鳥!連続写真!掲載中!

近くの多摩川に飛来する野鳥の連続写真を中心に、日頃感じた出来事を気ままな随想でご紹介し、読者双方との情報を共有したい。

辛言直言

2015年05月28日 00時00分01秒 | 紹介

 日経新聞のコラムであるが、先般にも触れたが、文部科学省の有識者懇談会に出席されている経営共創基盤CEO冨山和彦氏のインタビュー記事が掲載されていた。「大学で職業訓練せよ」と題して、その内容について語っている。この問題の背景は、大学を卒業したが就職できない、就職したが、自分が期待した企業ではなかった等を含め、大学での専攻コースが、企業の採用する新入社員像との間にミスマッチが生じていて、結果的に就職率の低下を招いたことである。

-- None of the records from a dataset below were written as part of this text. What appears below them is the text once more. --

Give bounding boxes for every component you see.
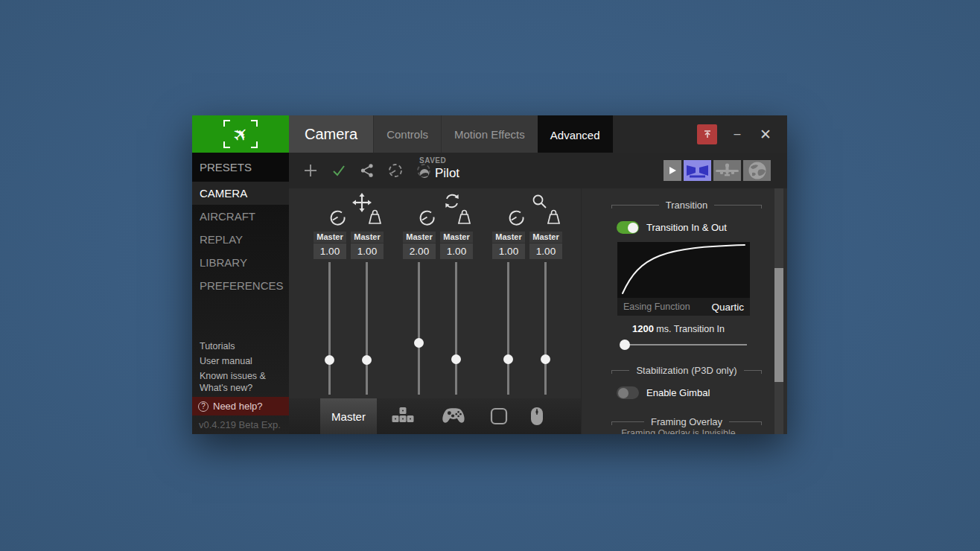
window-controls: – ✕ bbox=[697, 115, 787, 153]
master-input-tab[interactable]: Master bbox=[320, 398, 377, 434]
titlebar: ✈ Camera Controls Motion Effects Advance… bbox=[192, 115, 787, 153]
slider-value-box: Master 1.00 bbox=[351, 232, 384, 259]
slider-thumb[interactable] bbox=[503, 354, 513, 364]
tab-camera[interactable]: Camera bbox=[289, 115, 373, 153]
scrollbar-track[interactable] bbox=[774, 188, 783, 434]
gauge-icon bbox=[328, 208, 347, 226]
app-logo[interactable]: ✈ bbox=[192, 115, 289, 153]
gamepad-icon[interactable] bbox=[441, 404, 466, 428]
easing-function-label: Easing Function bbox=[623, 302, 690, 312]
preset-toolbar: SAVED Pilot bbox=[289, 153, 787, 188]
vertical-slider[interactable] bbox=[414, 262, 424, 395]
share-preset-button[interactable] bbox=[357, 161, 377, 180]
section-header-stabilization: Stabilization (P3D only) bbox=[611, 365, 762, 376]
slider-thumb[interactable] bbox=[414, 338, 424, 348]
gauge-icon bbox=[418, 208, 436, 226]
toggle-label: Transition In & Out bbox=[646, 222, 727, 233]
sidebar: PRESETS CAMERA AIRCRAFT REPLAY LIBRARY P… bbox=[192, 153, 289, 434]
dashed-gauge-icon bbox=[387, 162, 404, 179]
check-icon bbox=[331, 163, 346, 178]
tab-advanced[interactable]: Advanced bbox=[538, 115, 613, 154]
transition-duration-slider[interactable] bbox=[620, 340, 747, 350]
gimbal-toggle-row: Enable Gimbal bbox=[617, 386, 710, 399]
slider-thumb[interactable] bbox=[325, 355, 334, 365]
advanced-panel: Transition Transition In & Out Easing Fu… bbox=[581, 188, 774, 434]
cockpit-category-button[interactable] bbox=[684, 160, 711, 181]
preset-name[interactable]: Pilot bbox=[435, 166, 459, 181]
easing-function-box[interactable]: Easing Function Quartic bbox=[617, 242, 750, 316]
need-help-button[interactable]: ? Need help? bbox=[192, 397, 289, 415]
cockpit-view-icon bbox=[685, 162, 710, 179]
easing-curve bbox=[617, 242, 750, 298]
owner-label: Master bbox=[529, 232, 562, 243]
slider-value-box: Master 1.00 bbox=[314, 232, 346, 259]
vertical-slider[interactable] bbox=[325, 262, 334, 395]
apply-preset-button[interactable] bbox=[329, 161, 349, 180]
version-label: v0.4.219 Beta Exp. bbox=[192, 419, 289, 430]
close-button[interactable]: ✕ bbox=[754, 123, 777, 145]
section-header-framing-overlay: Framing Overlay bbox=[611, 416, 762, 427]
slider-value[interactable]: 1.00 bbox=[440, 243, 473, 259]
link-tutorials[interactable]: Tutorials bbox=[192, 340, 289, 352]
owner-label: Master bbox=[440, 232, 473, 243]
frame-icon[interactable] bbox=[486, 404, 512, 428]
sidebar-item-presets[interactable]: PRESETS bbox=[192, 153, 289, 182]
link-known-issues[interactable]: Known issues & What's new? bbox=[192, 370, 276, 394]
sidebar-item-preferences[interactable]: PREFERENCES bbox=[192, 274, 289, 297]
question-circle-icon: ? bbox=[198, 401, 209, 412]
share-icon bbox=[360, 163, 375, 178]
add-preset-button[interactable] bbox=[301, 161, 320, 180]
owner-label: Master bbox=[351, 232, 384, 243]
aircraft-category-button[interactable] bbox=[713, 160, 741, 181]
vertical-slider[interactable] bbox=[541, 262, 550, 395]
sidebar-item-replay[interactable]: REPLAY bbox=[192, 228, 289, 251]
replay-category-button[interactable] bbox=[664, 160, 681, 181]
plus-icon bbox=[303, 163, 318, 178]
app-window: ✈ Camera Controls Motion Effects Advance… bbox=[192, 115, 787, 434]
vertical-slider[interactable] bbox=[503, 262, 513, 395]
section-title: Framing Overlay bbox=[651, 416, 722, 427]
scrollbar-thumb[interactable] bbox=[774, 268, 783, 382]
transition-duration-value[interactable]: 1200 bbox=[632, 323, 654, 334]
preset-orb-icon bbox=[419, 168, 430, 179]
airplane-logo-icon: ✈ bbox=[223, 120, 258, 148]
vertical-slider[interactable] bbox=[362, 262, 372, 395]
pin-on-top-button[interactable] bbox=[697, 124, 717, 144]
mouse-icon[interactable] bbox=[524, 404, 550, 428]
gauge-icon bbox=[507, 208, 526, 226]
sidebar-item-aircraft[interactable]: AIRCRAFT bbox=[192, 205, 289, 228]
slider-value[interactable]: 1.00 bbox=[492, 243, 525, 259]
weight-icon bbox=[544, 208, 563, 226]
slider-thumb[interactable] bbox=[620, 340, 630, 350]
owner-label: Master bbox=[403, 232, 436, 243]
transition-toggle-row: Transition In & Out bbox=[617, 221, 727, 234]
owner-label: Master bbox=[492, 232, 525, 243]
pin-icon bbox=[702, 129, 713, 139]
main-tabs: Camera Controls Motion Effects Advanced bbox=[289, 115, 613, 153]
slider-value[interactable]: 1.00 bbox=[529, 243, 562, 259]
minimize-button[interactable]: – bbox=[728, 124, 747, 144]
link-user-manual[interactable]: User manual bbox=[192, 355, 289, 367]
sidebar-item-camera[interactable]: CAMERA bbox=[192, 182, 289, 205]
slider-value[interactable]: 2.00 bbox=[403, 243, 436, 259]
tab-motion-effects[interactable]: Motion Effects bbox=[441, 115, 538, 153]
slider-thumb[interactable] bbox=[362, 355, 372, 365]
auto-transition-button[interactable] bbox=[386, 161, 405, 180]
saved-status-label: SAVED bbox=[419, 156, 459, 165]
slider-thumb[interactable] bbox=[541, 354, 550, 364]
tab-controls[interactable]: Controls bbox=[373, 115, 441, 153]
vertical-slider[interactable] bbox=[451, 262, 461, 395]
world-category-button[interactable] bbox=[743, 160, 771, 181]
toggle-label: Enable Gimbal bbox=[646, 387, 710, 398]
transition-in-out-toggle[interactable] bbox=[617, 221, 639, 234]
need-help-label: Need help? bbox=[213, 401, 263, 412]
enable-gimbal-toggle[interactable] bbox=[617, 386, 639, 399]
slider-thumb[interactable] bbox=[451, 354, 461, 364]
easing-function-value[interactable]: Quartic bbox=[711, 302, 744, 313]
keyboard-arrows-icon[interactable] bbox=[390, 404, 416, 428]
slider-value[interactable]: 1.00 bbox=[351, 243, 384, 259]
slider-value[interactable]: 1.00 bbox=[314, 243, 346, 259]
owner-label: Master bbox=[314, 232, 346, 243]
play-icon bbox=[668, 166, 677, 175]
sidebar-item-library[interactable]: LIBRARY bbox=[192, 251, 289, 274]
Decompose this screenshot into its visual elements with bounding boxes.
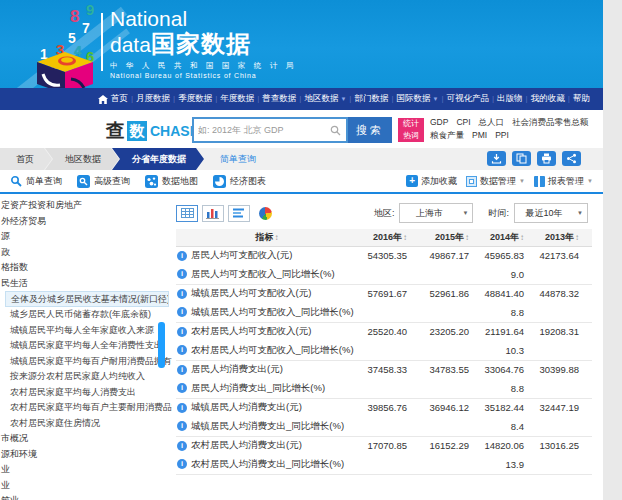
- table-body: i居民人均可支配收入(元)54305.3549867.1745965.83421…: [176, 246, 592, 474]
- report-manage-menu[interactable]: 报表管理 ▼: [534, 175, 593, 188]
- sidebar-item[interactable]: 民生活: [0, 276, 172, 292]
- download-button[interactable]: [487, 151, 506, 166]
- sidebar-item[interactable]: 农村居民家庭平均每百户主要耐用消费品拥有量: [0, 400, 172, 416]
- sidebar-item[interactable]: 市概况: [0, 431, 172, 447]
- tab-advanced-search[interactable]: 高级查询: [77, 175, 130, 188]
- search-input[interactable]: [194, 125, 330, 135]
- info-icon[interactable]: i: [177, 383, 187, 393]
- tab-search[interactable]: 简单查询: [10, 175, 62, 188]
- nav-item-home[interactable]: 首页: [98, 93, 128, 105]
- sidebar-item[interactable]: 农村居民家庭平均每人消费支出: [0, 385, 172, 401]
- sidebar-item[interactable]: 外经济贸易: [0, 214, 172, 230]
- info-icon[interactable]: i: [177, 269, 187, 279]
- tab-data-map[interactable]: 数据地图: [145, 175, 198, 188]
- info-icon[interactable]: i: [177, 251, 187, 261]
- nav-item[interactable]: 部门数据: [354, 93, 388, 105]
- info-icon[interactable]: i: [177, 345, 187, 355]
- column-header-year[interactable]: 2014年↕: [482, 229, 537, 246]
- hot-word-link[interactable]: 粮食产量: [430, 129, 464, 142]
- nav-item[interactable]: 月度数据: [136, 93, 170, 105]
- add-favorite-button[interactable]: + 添加收藏: [406, 175, 457, 188]
- value-cell: 57691.67: [358, 284, 420, 303]
- column-header-indicator[interactable]: 指标↕: [176, 229, 358, 246]
- value-cell: 13016.25: [537, 436, 592, 455]
- search-button[interactable]: 搜索: [348, 117, 392, 143]
- sidebar-item[interactable]: 城乡居民人民币储蓄存款(年底余额): [0, 307, 172, 323]
- column-header-year[interactable]: 2016年↕: [358, 229, 420, 246]
- column-header-year[interactable]: 2015年↕: [420, 229, 482, 246]
- breadcrumb-item[interactable]: 简单查询: [204, 148, 272, 170]
- sidebar-item[interactable]: 城镇居民家庭平均每百户耐用消费品拥有量: [0, 354, 172, 370]
- sidebar-item[interactable]: 农村居民家庭住房情况: [0, 416, 172, 432]
- info-icon[interactable]: i: [177, 365, 187, 375]
- info-icon[interactable]: i: [177, 403, 187, 413]
- site-subtitle-zh: 中 华 人 民 共 和 国 国 家 统 计 局: [110, 61, 297, 71]
- sidebar-item[interactable]: 按来源分农村居民家庭人均纯收入: [0, 369, 172, 385]
- sidebar-item[interactable]: 筑业: [0, 493, 172, 500]
- nav-item-label: 我的收藏: [531, 93, 565, 105]
- nav-separator: |: [391, 94, 393, 103]
- hot-word-link[interactable]: 总人口: [479, 116, 505, 129]
- indicator-label: 农村居民人均可支配收入_同比增长(%): [191, 344, 354, 357]
- sidebar-item[interactable]: 源: [0, 229, 172, 245]
- nav-separator: |: [257, 94, 259, 103]
- tab-label: 数据地图: [162, 175, 198, 188]
- sidebar-item[interactable]: 全体及分城乡居民收支基本情况(新口径): [5, 291, 169, 307]
- info-icon[interactable]: i: [177, 421, 187, 431]
- nav-item[interactable]: 我的收藏: [531, 93, 565, 105]
- value-cell: 9.0: [482, 265, 537, 284]
- info-icon[interactable]: i: [177, 459, 187, 469]
- breadcrumb-item[interactable]: 首页: [0, 148, 52, 170]
- view-bar-chart-button[interactable]: [202, 205, 224, 222]
- hot-word-link[interactable]: CPI: [456, 116, 470, 129]
- sidebar-item[interactable]: 定资产投资和房地产: [0, 198, 172, 214]
- share-button[interactable]: [562, 151, 581, 166]
- view-hbar-chart-button[interactable]: [228, 205, 250, 222]
- hot-word-link[interactable]: PPI: [495, 129, 509, 142]
- region-select[interactable]: 上海市 ▼: [399, 203, 473, 223]
- sidebar-item[interactable]: 政: [0, 245, 172, 261]
- nav-item-label: 可视化产品: [447, 93, 490, 105]
- nav-item[interactable]: 季度数据: [178, 93, 212, 105]
- nav-item[interactable]: 出版物: [497, 93, 523, 105]
- data-manage-menu[interactable]: 数据管理 ▼: [466, 175, 525, 188]
- value-cell: [358, 379, 420, 398]
- copy-button[interactable]: [512, 151, 531, 166]
- search-box: [192, 117, 348, 143]
- hot-word-link[interactable]: GDP: [430, 116, 448, 129]
- info-icon[interactable]: i: [177, 441, 187, 451]
- view-table-button[interactable]: [176, 205, 198, 222]
- hot-word-link[interactable]: PMI: [472, 129, 487, 142]
- sidebar-scrollbar-thumb[interactable]: [158, 322, 165, 368]
- value-cell: 45965.83: [482, 246, 537, 265]
- value-cell: [420, 265, 482, 284]
- info-icon[interactable]: i: [177, 327, 187, 337]
- sidebar-item[interactable]: 业: [0, 478, 172, 494]
- table-row: i城镇居民人均消费支出_同比增长(%)8.4: [176, 417, 592, 436]
- nav-item[interactable]: 国际数据▼: [397, 93, 439, 105]
- sidebar-item[interactable]: 城镇居民家庭平均每人全年消费性支出: [0, 338, 172, 354]
- nav-item[interactable]: 可视化产品: [447, 93, 490, 105]
- tab-econ-chart[interactable]: 经济图表: [213, 175, 266, 188]
- info-icon[interactable]: i: [177, 289, 187, 299]
- breadcrumb-item[interactable]: 地区数据: [45, 148, 119, 170]
- sidebar-item[interactable]: 城镇居民平均每人全年家庭收入来源: [0, 323, 172, 339]
- info-icon[interactable]: i: [177, 307, 187, 317]
- nav-item[interactable]: 普查数据: [262, 93, 296, 105]
- value-cell: [420, 341, 482, 360]
- nav-item[interactable]: 帮助: [573, 93, 590, 105]
- breadcrumb-item[interactable]: 分省年度数据: [112, 148, 204, 170]
- print-button[interactable]: [537, 151, 556, 166]
- time-select[interactable]: 最近10年 ▼: [514, 203, 588, 223]
- search-icon[interactable]: [330, 125, 341, 136]
- sidebar-item[interactable]: 业: [0, 462, 172, 478]
- column-header-year[interactable]: 2013年↕: [537, 229, 592, 246]
- indicator-label: 居民人均可支配收入_同比增长(%): [191, 268, 335, 281]
- nav-item[interactable]: 年度数据: [220, 93, 254, 105]
- sidebar-item[interactable]: 格指数: [0, 260, 172, 276]
- view-pie-chart-button[interactable]: [254, 205, 276, 222]
- chashu-logo-shu: 数: [127, 121, 147, 141]
- sidebar-item[interactable]: 源和环境: [0, 447, 172, 463]
- hot-word-link[interactable]: 社会消费品零售总额: [512, 116, 589, 129]
- nav-item[interactable]: 地区数据▼: [304, 93, 346, 105]
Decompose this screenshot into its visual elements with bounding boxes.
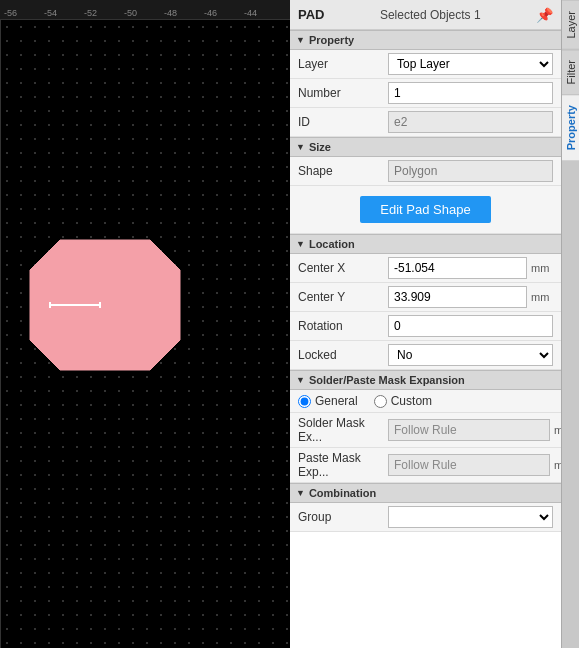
paste-mask-unit: mm [554, 459, 561, 471]
ruler-left [0, 20, 1, 648]
general-radio-item[interactable]: General [298, 394, 358, 408]
ruler-mark: -52 [84, 8, 97, 18]
combination-section-label: Combination [309, 487, 376, 499]
paste-mask-row: Paste Mask Exp... mm [290, 448, 561, 483]
ruler-top: -56 -54 -52 -50 -48 -46 -44 [0, 0, 290, 20]
tab-layer[interactable]: Layer [562, 0, 579, 49]
edit-btn-row: Edit Pad Shape [290, 186, 561, 234]
tab-property[interactable]: Property [562, 94, 579, 160]
id-value-container [388, 111, 553, 133]
property-section-label: Property [309, 34, 354, 46]
center-x-unit: mm [531, 262, 553, 274]
rotation-row: Rotation [290, 312, 561, 341]
layer-row: Layer Top Layer Bottom Layer Inner Layer… [290, 50, 561, 79]
group-label: Group [298, 510, 388, 524]
pin-icon[interactable]: 📌 [536, 7, 553, 23]
solder-mask-input [388, 419, 550, 441]
center-x-input[interactable] [388, 257, 527, 279]
number-row: Number [290, 79, 561, 108]
solder-arrow-icon: ▼ [296, 375, 305, 385]
combination-arrow-icon: ▼ [296, 488, 305, 498]
panel-title: PAD [298, 7, 324, 22]
center-y-input[interactable] [388, 286, 527, 308]
number-value-container[interactable] [388, 82, 553, 104]
general-radio[interactable] [298, 395, 311, 408]
property-section-header[interactable]: ▼ Property [290, 30, 561, 50]
ruler-mark: -48 [164, 8, 177, 18]
solder-mask-unit: mm [554, 424, 561, 436]
combination-section-header[interactable]: ▼ Combination [290, 483, 561, 503]
id-label: ID [298, 115, 388, 129]
locked-select[interactable]: No Yes [388, 344, 553, 366]
edit-pad-shape-button[interactable]: Edit Pad Shape [360, 196, 490, 223]
size-arrow-icon: ▼ [296, 142, 305, 152]
layer-value-container[interactable]: Top Layer Bottom Layer Inner Layer 1 [388, 53, 553, 75]
location-arrow-icon: ▼ [296, 239, 305, 249]
rotation-label: Rotation [298, 319, 388, 333]
paste-mask-input [388, 454, 550, 476]
number-input[interactable] [388, 82, 553, 104]
locked-row: Locked No Yes [290, 341, 561, 370]
location-section-header[interactable]: ▼ Location [290, 234, 561, 254]
ruler-mark: -56 [4, 8, 17, 18]
custom-radio-label: Custom [391, 394, 432, 408]
panel-info: Selected Objects 1 [380, 8, 481, 22]
center-x-row: Center X mm [290, 254, 561, 283]
panel-container: PAD Selected Objects 1 📌 ▼ Property Laye… [290, 0, 579, 648]
paste-mask-label: Paste Mask Exp... [298, 451, 388, 479]
shape-label: Shape [298, 164, 388, 178]
location-section-label: Location [309, 238, 355, 250]
center-y-label: Center Y [298, 290, 388, 304]
id-input [388, 111, 553, 133]
size-section-label: Size [309, 141, 331, 153]
pad-shape [20, 220, 200, 393]
solder-section-header[interactable]: ▼ Solder/Paste Mask Expansion [290, 370, 561, 390]
locked-value-container[interactable]: No Yes [388, 344, 553, 366]
canvas-area[interactable]: -56 -54 -52 -50 -48 -46 -44 [0, 0, 290, 648]
custom-radio[interactable] [374, 395, 387, 408]
panel-content: PAD Selected Objects 1 📌 ▼ Property Laye… [290, 0, 561, 648]
center-x-value-container[interactable]: mm [388, 257, 553, 279]
panel-header: PAD Selected Objects 1 📌 [290, 0, 561, 30]
shape-value: Polygon [388, 160, 553, 182]
center-y-row: Center Y mm [290, 283, 561, 312]
solder-mask-label: Solder Mask Ex... [298, 416, 388, 444]
custom-radio-item[interactable]: Custom [374, 394, 432, 408]
center-y-value-container[interactable]: mm [388, 286, 553, 308]
tab-filter[interactable]: Filter [562, 49, 579, 94]
group-row: Group [290, 503, 561, 532]
center-y-unit: mm [531, 291, 553, 303]
solder-mask-row: Solder Mask Ex... mm [290, 413, 561, 448]
vtabs-bar: Layer Filter Property [561, 0, 579, 648]
layer-label: Layer [298, 57, 388, 71]
center-x-label: Center X [298, 261, 388, 275]
locked-label: Locked [298, 348, 388, 362]
shape-row: Shape Polygon [290, 157, 561, 186]
layer-select[interactable]: Top Layer Bottom Layer Inner Layer 1 [388, 53, 553, 75]
arrow-icon: ▼ [296, 35, 305, 45]
ruler-mark: -44 [244, 8, 257, 18]
ruler-mark: -54 [44, 8, 57, 18]
number-label: Number [298, 86, 388, 100]
group-value-container[interactable] [388, 506, 553, 528]
size-section-header[interactable]: ▼ Size [290, 137, 561, 157]
radio-row: General Custom [290, 390, 561, 413]
rotation-value-container[interactable] [388, 315, 553, 337]
ruler-mark: -46 [204, 8, 217, 18]
general-radio-label: General [315, 394, 358, 408]
id-row: ID [290, 108, 561, 137]
group-select[interactable] [388, 506, 553, 528]
rotation-input[interactable] [388, 315, 553, 337]
ruler-mark: -50 [124, 8, 137, 18]
solder-section-label: Solder/Paste Mask Expansion [309, 374, 465, 386]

企業の採用意欲は、景気の動向に多分に影響する。

 

 従前であれば、入社後の新人教育には、企業人育成のプログラムが機能していたため、時間をかけて、企業人としてのノウハウが伝授され、育成できていたが、企業が行う人材育成の環境は著しく低下してきていて、多くの企業ではこの分野に対し、撤退する傾向が強くなっている。その理由は、教育期間中は膨大な費用がかかるためである。設備、人材、期間等に投入する資金は、余裕が無くなってきているのである。利益を追求する企業は、人件費が安く、生産現場を海外の安いところに求めて、海外へ進出している。国内で必要な人材はヘッドハンティングを行うか、下請けに仕事を回す。経験者の中途採用を行うなど採用方法も多様化している。

 

 ミスマッチの原因は、大学が行う教育内容にあり、アカデミックな内容では現在の企業が求めるレベルに至っていないし、指導する教員の質にも問題ありと、冨山和彦氏は指摘している。ミスマッチを防ぐには全国の大学をグローバル型(G型)とローカル型(L型)とに分け、G型は旧帝大7校と若干の大学で10校あればよく、他の大学を地域事情に合わせたL型にし、そこでは地域にあった職業訓練校にすべきであるとしている。さらには、「過半数が大学に行く時代に、職業教育は原則しないというのは間違っている。平均的能力の学生がよりよい人生を送れる様にするため、何を教育すべきかを第一優先順位に考えるべきです。」と結んでいる。

 

 大学の制度を改革するとの背景があり、冨山和彦氏の考えは一つの提言であるが、そもそもは戦後制定された学校教育法の83条で、大学は「学術の中心」とされ、職業教育は原則としてすることになっていないからである。現在の職業訓練は労働省が主として行っているが、職業と教育・訓練を分離する時代ではないことも事実である。二重行政がもたらした悲劇ともいえる状態からどのように抜け出すか、これも走り出した汽車は容易に止められないし、学校制度のトップに位置する大学だけに手を入れても如何なものか、悩ましい話ではある。